Rupert Murdoch withdraws bid to recombine two halves of his empire
The special committees that both companies set up to assess the possible combination have been dissolved. The move came after several shareholders protested the deal.
A Murdoch trust owns about 40 percent of the voting stake in both companies, which shared a governing structure until a scandal over Murdoch tabloid journalists in London hacking into the voicemails of public figures led the family to split them a decade ago concerned that government investigations and civil suits could threaten their entire empire.
But the companies have a structure that gives certain shareholders – particularly Murdoch’s – far more voting power than others, and since the fall they had been exploring a reunion at Rupert Murdoch’s request.

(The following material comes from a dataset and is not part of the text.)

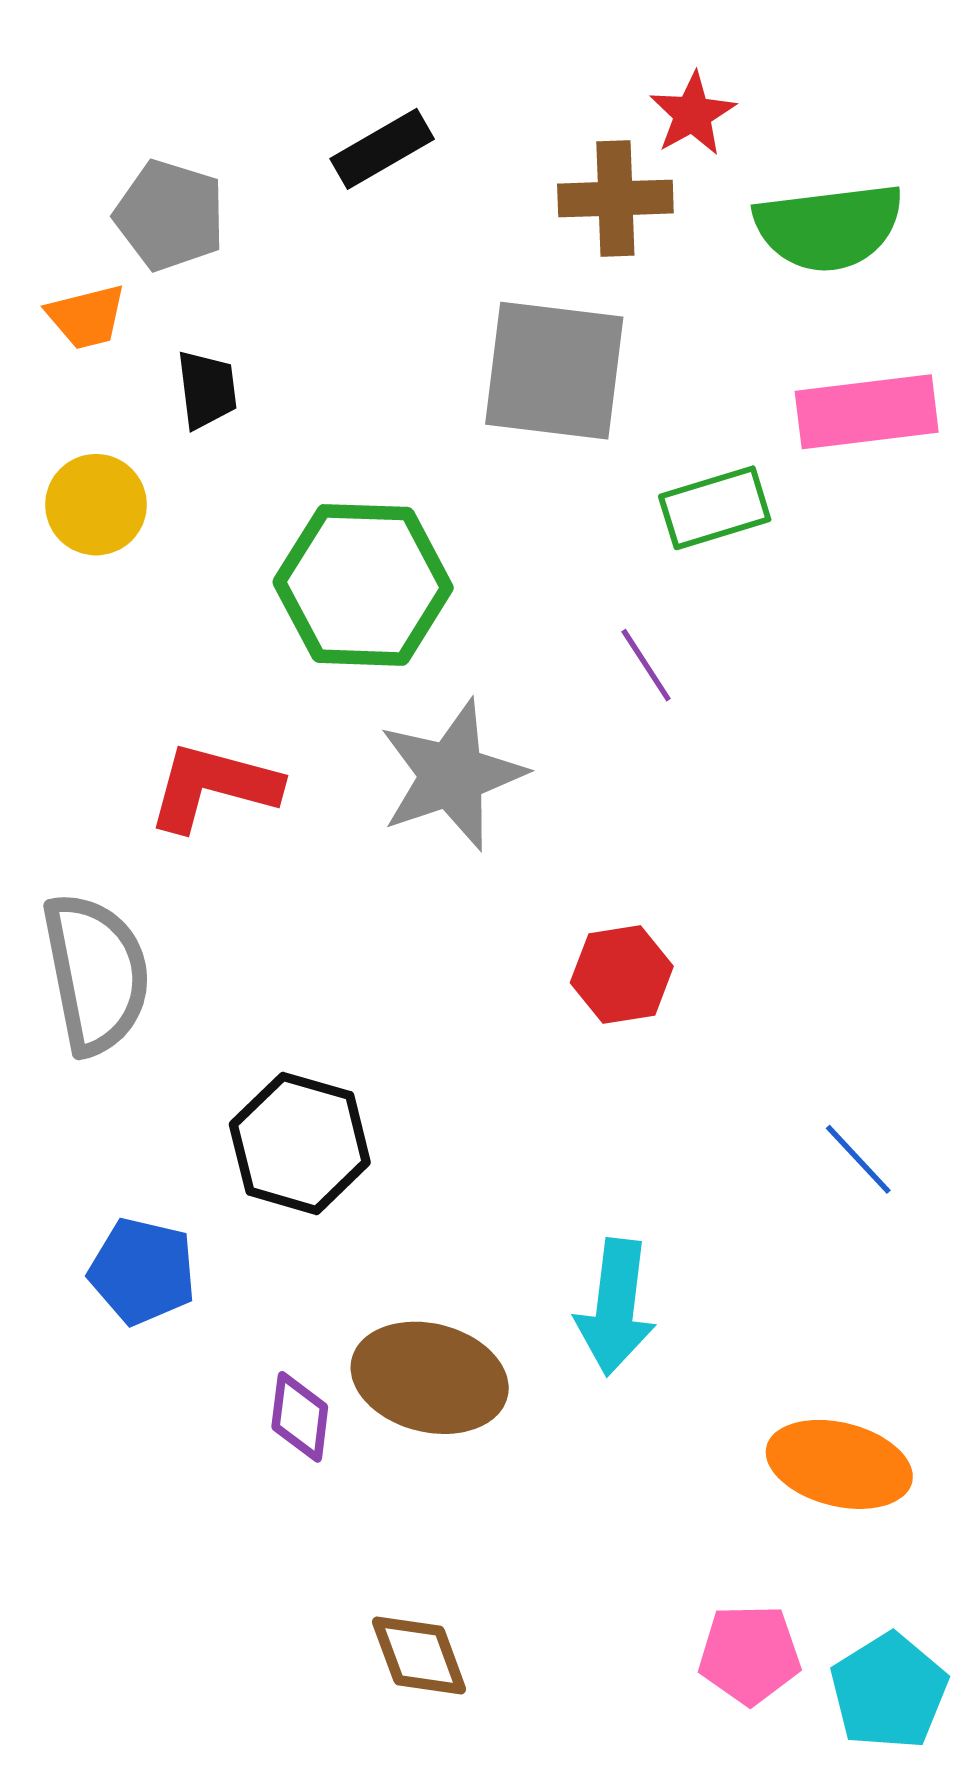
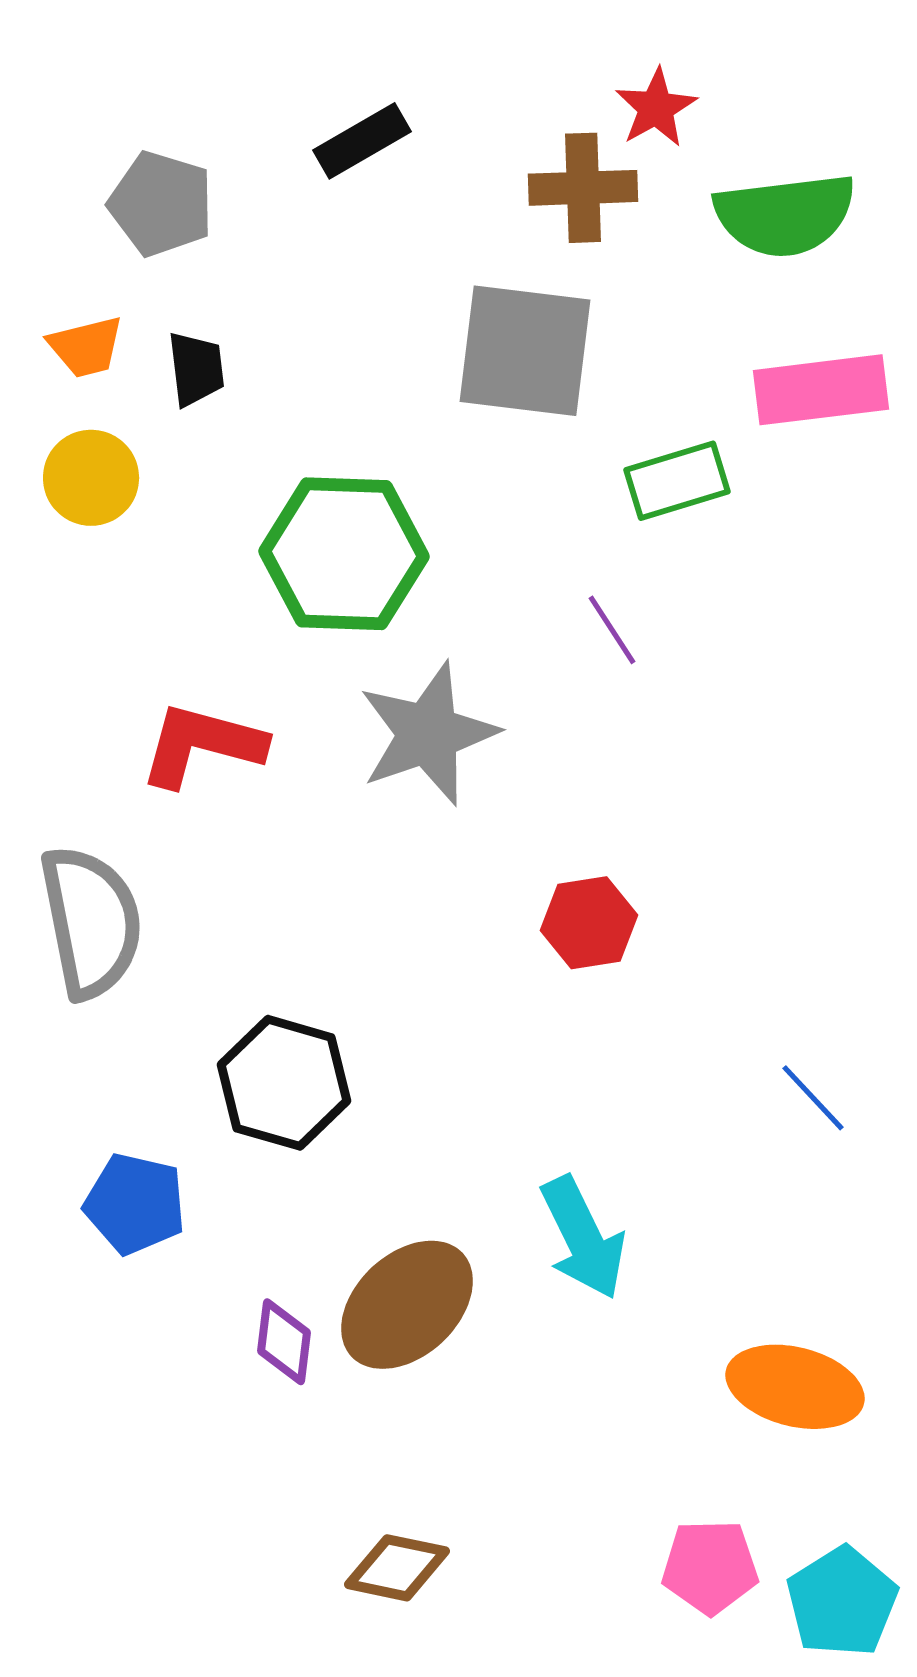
orange trapezoid: (86, 317) -> (86, 347), moved
cyan arrow: (615, 1307) -> (583, 1238), turned -33
brown ellipse: (430, 1378) -> (407, 1305), turned -57
brown diamond: (419, 1655) -> (397, 1568), turned -58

Still, any trade would have required majority approval by the companies’ other investors with voting shares. And discord lurked even within the Murdoch family: Younger son James, who has stepped down from senior roles in the family business but still benefits from the family trust, opposed a merger and wrote letters to both boards in the fall, raising questions about the deal – a move first reported by the New York Times.
Merger talks were also complicated by an expression of interest from an outside firm that wanted to acquire News Corp.’s $3 billion stake in digital real estate firm Move, according to a person familiar with the discussions. Jim Kennedy, a spokesman for News Corp., declined to comment.
At the time of the split in 2013, the elder Murdoch promised it would “enable each company and its division to realize their full potential – unlocking even greater long-term shareholder value.” As recently as 2019, Lachlan Murdoch told Fox investors that the family had no plans to combine the companies. But his father raised the possibility last fall with his older son and various advisers, according to people who have spoken to him and who spoke to The Washington Post on condition of anonymity to discuss private conversations.
In November, Irenic Capital Management, an activist investor, sent a letter to News Corp.’s special committee objecting to the merger. T. Rowe Price, a major shareholder in News Corp., told the New York Times that the proposed recombination would lower the value of the company, which was already trading below what it was worth.
On Tuesday evening, Irenic said it had reviewed a letter from senior Murdoch notifying them of the withdrawal of the proposed combination. Adam Katz, co-founder of Irenic, declared himself “encouraged” by the move.